> _REQUIRED ACTION_
Would you transcribe the line that holds "大型配送品につき、お時間の指定は承れません。終日ご都合がつく" and all the lines below it, through the final one, exactly and with nothing else?

> _RECORDED INFORMATION_
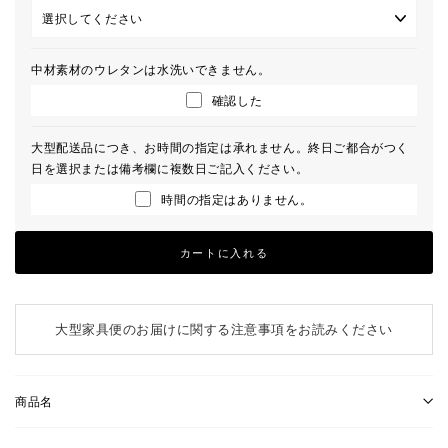
中材素材のウレタンは水洗いできません。
確認した
大型配送品につき、お時間の指定は承れません。終日ご都合がつく
日を選択または備考欄に複数日ご記入ください。
時間の指定はありません。
カートに入れる
大型家具便のお届けに関する注意事項をお読みください
商品名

> _REPLY_
大型配送品につき、お時間の指定は承れません。終日ご都合がつく
日を選択または備考欄に複数日ご記入ください。
時間の指定はありません。
カートに入れる
大型家具便のお届けに関する注意事項をお読みください
商品名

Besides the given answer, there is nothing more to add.